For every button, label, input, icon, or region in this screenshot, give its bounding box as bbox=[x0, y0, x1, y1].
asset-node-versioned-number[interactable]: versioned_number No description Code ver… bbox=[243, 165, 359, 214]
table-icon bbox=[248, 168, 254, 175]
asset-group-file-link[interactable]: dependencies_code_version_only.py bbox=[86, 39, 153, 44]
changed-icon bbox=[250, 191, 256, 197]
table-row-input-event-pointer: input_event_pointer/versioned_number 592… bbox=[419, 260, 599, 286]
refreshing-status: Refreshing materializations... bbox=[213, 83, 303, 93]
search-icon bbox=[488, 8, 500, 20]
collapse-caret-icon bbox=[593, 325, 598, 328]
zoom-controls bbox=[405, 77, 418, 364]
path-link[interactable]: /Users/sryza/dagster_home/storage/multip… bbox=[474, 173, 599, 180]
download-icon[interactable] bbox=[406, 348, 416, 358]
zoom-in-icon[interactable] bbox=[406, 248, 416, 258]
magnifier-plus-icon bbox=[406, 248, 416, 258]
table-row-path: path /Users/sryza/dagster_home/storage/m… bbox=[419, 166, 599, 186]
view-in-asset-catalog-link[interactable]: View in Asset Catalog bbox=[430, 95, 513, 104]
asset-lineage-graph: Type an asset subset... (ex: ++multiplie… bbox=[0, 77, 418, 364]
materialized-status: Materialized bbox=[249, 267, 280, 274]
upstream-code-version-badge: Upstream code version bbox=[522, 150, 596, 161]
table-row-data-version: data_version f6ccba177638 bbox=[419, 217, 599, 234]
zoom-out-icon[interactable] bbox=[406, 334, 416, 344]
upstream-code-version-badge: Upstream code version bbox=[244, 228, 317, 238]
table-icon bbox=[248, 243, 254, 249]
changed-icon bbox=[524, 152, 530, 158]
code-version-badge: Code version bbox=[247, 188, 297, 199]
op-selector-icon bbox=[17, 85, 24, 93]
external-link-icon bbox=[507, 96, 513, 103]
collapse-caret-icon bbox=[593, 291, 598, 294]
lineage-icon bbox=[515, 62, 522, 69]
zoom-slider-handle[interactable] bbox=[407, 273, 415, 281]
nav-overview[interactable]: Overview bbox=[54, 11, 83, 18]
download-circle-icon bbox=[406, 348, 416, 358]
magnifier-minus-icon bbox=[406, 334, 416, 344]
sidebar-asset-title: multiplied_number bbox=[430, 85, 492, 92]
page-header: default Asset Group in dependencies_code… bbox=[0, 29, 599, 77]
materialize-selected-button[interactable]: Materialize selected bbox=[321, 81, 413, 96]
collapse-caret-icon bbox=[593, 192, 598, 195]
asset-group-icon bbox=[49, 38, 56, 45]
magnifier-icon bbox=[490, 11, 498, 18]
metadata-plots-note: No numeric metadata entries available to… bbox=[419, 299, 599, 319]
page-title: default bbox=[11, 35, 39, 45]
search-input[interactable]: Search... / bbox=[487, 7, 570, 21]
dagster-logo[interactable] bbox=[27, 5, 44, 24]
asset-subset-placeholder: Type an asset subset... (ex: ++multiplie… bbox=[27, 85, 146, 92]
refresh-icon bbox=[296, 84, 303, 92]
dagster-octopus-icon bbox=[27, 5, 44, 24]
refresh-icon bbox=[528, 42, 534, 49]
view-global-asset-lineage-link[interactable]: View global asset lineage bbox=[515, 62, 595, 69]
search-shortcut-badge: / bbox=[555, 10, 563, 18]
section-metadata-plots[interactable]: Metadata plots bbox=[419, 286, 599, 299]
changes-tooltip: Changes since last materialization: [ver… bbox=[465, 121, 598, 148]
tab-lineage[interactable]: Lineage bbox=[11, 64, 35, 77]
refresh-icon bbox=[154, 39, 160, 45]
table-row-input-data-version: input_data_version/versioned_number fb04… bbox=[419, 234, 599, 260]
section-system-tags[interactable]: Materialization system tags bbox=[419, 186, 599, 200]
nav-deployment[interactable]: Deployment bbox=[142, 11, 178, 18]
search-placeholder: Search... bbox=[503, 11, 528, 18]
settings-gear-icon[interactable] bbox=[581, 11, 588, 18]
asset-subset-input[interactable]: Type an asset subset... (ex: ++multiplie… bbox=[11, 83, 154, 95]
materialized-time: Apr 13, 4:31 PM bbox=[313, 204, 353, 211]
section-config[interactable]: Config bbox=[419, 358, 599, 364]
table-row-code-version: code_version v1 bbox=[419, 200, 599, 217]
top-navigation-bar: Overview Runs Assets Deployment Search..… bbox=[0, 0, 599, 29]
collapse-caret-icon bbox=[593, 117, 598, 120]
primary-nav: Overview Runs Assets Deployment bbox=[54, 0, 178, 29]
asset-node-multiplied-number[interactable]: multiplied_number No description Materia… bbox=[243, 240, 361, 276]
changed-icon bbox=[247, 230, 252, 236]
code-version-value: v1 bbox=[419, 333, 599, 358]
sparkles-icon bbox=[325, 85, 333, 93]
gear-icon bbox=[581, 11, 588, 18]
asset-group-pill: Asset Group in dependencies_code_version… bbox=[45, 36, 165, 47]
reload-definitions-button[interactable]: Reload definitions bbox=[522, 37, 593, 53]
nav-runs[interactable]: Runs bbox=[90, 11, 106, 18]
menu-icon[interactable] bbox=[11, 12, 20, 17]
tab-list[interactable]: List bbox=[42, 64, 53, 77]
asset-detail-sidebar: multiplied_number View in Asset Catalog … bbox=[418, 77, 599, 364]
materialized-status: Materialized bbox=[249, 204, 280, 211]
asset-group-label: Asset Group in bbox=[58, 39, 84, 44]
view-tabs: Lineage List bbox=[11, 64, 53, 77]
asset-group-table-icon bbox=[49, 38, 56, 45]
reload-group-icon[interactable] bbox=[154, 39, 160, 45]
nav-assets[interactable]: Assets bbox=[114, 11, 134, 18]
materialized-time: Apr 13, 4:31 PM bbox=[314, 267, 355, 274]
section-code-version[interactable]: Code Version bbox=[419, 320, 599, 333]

**Exercise prompt**
All the entries above are to be transcribed without any alteration.

**Answer to this task**
For every button, label, input, icon, or region in this screenshot, give its bounding box as bbox=[x0, y0, x1, y1].
asset-node-versioned-number[interactable]: versioned_number No description Code ver… bbox=[243, 165, 359, 214]
table-icon bbox=[248, 168, 254, 175]
asset-group-file-link[interactable]: dependencies_code_version_only.py bbox=[86, 39, 153, 44]
changed-icon bbox=[250, 191, 256, 197]
table-row-input-event-pointer: input_event_pointer/versioned_number 592… bbox=[419, 260, 599, 286]
refreshing-status: Refreshing materializations... bbox=[213, 83, 303, 93]
search-icon bbox=[488, 8, 500, 20]
collapse-caret-icon bbox=[593, 325, 598, 328]
zoom-controls bbox=[405, 77, 418, 364]
path-link[interactable]: /Users/sryza/dagster_home/storage/multip… bbox=[474, 173, 599, 180]
download-icon[interactable] bbox=[406, 348, 416, 358]
zoom-in-icon[interactable] bbox=[406, 248, 416, 258]
magnifier-plus-icon bbox=[406, 248, 416, 258]
table-row-path: path /Users/sryza/dagster_home/storage/m… bbox=[419, 166, 599, 186]
view-in-asset-catalog-link[interactable]: View in Asset Catalog bbox=[430, 95, 513, 104]
asset-lineage-graph: Type an asset subset... (ex: ++multiplie… bbox=[0, 77, 418, 364]
materialized-status: Materialized bbox=[249, 267, 280, 274]
upstream-code-version-badge: Upstream code version bbox=[522, 150, 596, 161]
table-row-data-version: data_version f6ccba177638 bbox=[419, 217, 599, 234]
zoom-out-icon[interactable] bbox=[406, 334, 416, 344]
upstream-code-version-badge: Upstream code version bbox=[244, 228, 317, 238]
table-icon bbox=[248, 243, 254, 249]
changed-icon bbox=[524, 152, 530, 158]
code-version-badge: Code version bbox=[247, 188, 297, 199]
op-selector-icon bbox=[17, 85, 24, 93]
external-link-icon bbox=[507, 96, 513, 103]
collapse-caret-icon bbox=[593, 291, 598, 294]
lineage-icon bbox=[515, 62, 522, 69]
zoom-slider-handle[interactable] bbox=[407, 273, 415, 281]
nav-overview[interactable]: Overview bbox=[54, 11, 83, 18]
download-circle-icon bbox=[406, 348, 416, 358]
magnifier-minus-icon bbox=[406, 334, 416, 344]
sidebar-asset-title: multiplied_number bbox=[430, 85, 492, 92]
page-header: default Asset Group in dependencies_code… bbox=[0, 29, 599, 77]
materialize-selected-button[interactable]: Materialize selected bbox=[321, 81, 413, 96]
collapse-caret-icon bbox=[593, 192, 598, 195]
asset-group-icon bbox=[49, 38, 56, 45]
magnifier-icon bbox=[490, 11, 498, 18]
metadata-plots-note: No numeric metadata entries available to… bbox=[419, 299, 599, 319]
page-title: default bbox=[11, 35, 39, 45]
search-input[interactable]: Search... / bbox=[487, 7, 570, 21]
dagster-logo[interactable] bbox=[27, 5, 44, 24]
asset-subset-placeholder: Type an asset subset... (ex: ++multiplie… bbox=[27, 85, 146, 92]
refresh-icon bbox=[296, 84, 303, 92]
dagster-octopus-icon bbox=[27, 5, 44, 24]
refresh-icon bbox=[528, 42, 534, 49]
view-global-asset-lineage-link[interactable]: View global asset lineage bbox=[515, 62, 595, 69]
search-shortcut-badge: / bbox=[555, 10, 563, 18]
section-metadata-plots[interactable]: Metadata plots bbox=[419, 286, 599, 299]
changes-tooltip: Changes since last materialization: [ver… bbox=[465, 121, 598, 148]
tab-lineage[interactable]: Lineage bbox=[11, 64, 35, 77]
refresh-icon bbox=[154, 39, 160, 45]
table-row-input-data-version: input_data_version/versioned_number fb04… bbox=[419, 234, 599, 260]
section-system-tags[interactable]: Materialization system tags bbox=[419, 186, 599, 200]
nav-deployment[interactable]: Deployment bbox=[142, 11, 178, 18]
search-placeholder: Search... bbox=[503, 11, 528, 18]
settings-gear-icon[interactable] bbox=[581, 11, 588, 18]
asset-subset-input[interactable]: Type an asset subset... (ex: ++multiplie… bbox=[11, 83, 154, 95]
materialized-time: Apr 13, 4:31 PM bbox=[313, 204, 353, 211]
section-config[interactable]: Config bbox=[419, 358, 599, 364]
table-row-code-version: code_version v1 bbox=[419, 200, 599, 217]
top-navigation-bar: Overview Runs Assets Deployment Search..… bbox=[0, 0, 599, 29]
collapse-caret-icon bbox=[593, 117, 598, 120]
primary-nav: Overview Runs Assets Deployment bbox=[54, 0, 178, 29]
asset-node-multiplied-number[interactable]: multiplied_number No description Materia… bbox=[243, 240, 361, 276]
changed-icon bbox=[247, 230, 252, 236]
code-version-value: v1 bbox=[419, 333, 599, 358]
sparkles-icon bbox=[325, 85, 333, 93]
gear-icon bbox=[581, 11, 588, 18]
asset-group-pill: Asset Group in dependencies_code_version… bbox=[45, 36, 165, 47]
reload-definitions-button[interactable]: Reload definitions bbox=[522, 37, 593, 53]
nav-runs[interactable]: Runs bbox=[90, 11, 106, 18]
menu-icon[interactable] bbox=[11, 12, 20, 17]
tab-list[interactable]: List bbox=[42, 64, 53, 77]
asset-detail-sidebar: multiplied_number View in Asset Catalog … bbox=[418, 77, 599, 364]
materialized-status: Materialized bbox=[249, 204, 280, 211]
asset-group-label: Asset Group in bbox=[58, 39, 84, 44]
view-tabs: Lineage List bbox=[11, 64, 53, 77]
asset-group-table-icon bbox=[49, 38, 56, 45]
reload-group-icon[interactable] bbox=[154, 39, 160, 45]
nav-assets[interactable]: Assets bbox=[114, 11, 134, 18]
materialized-time: Apr 13, 4:31 PM bbox=[314, 267, 355, 274]
section-code-version[interactable]: Code Version bbox=[419, 320, 599, 333]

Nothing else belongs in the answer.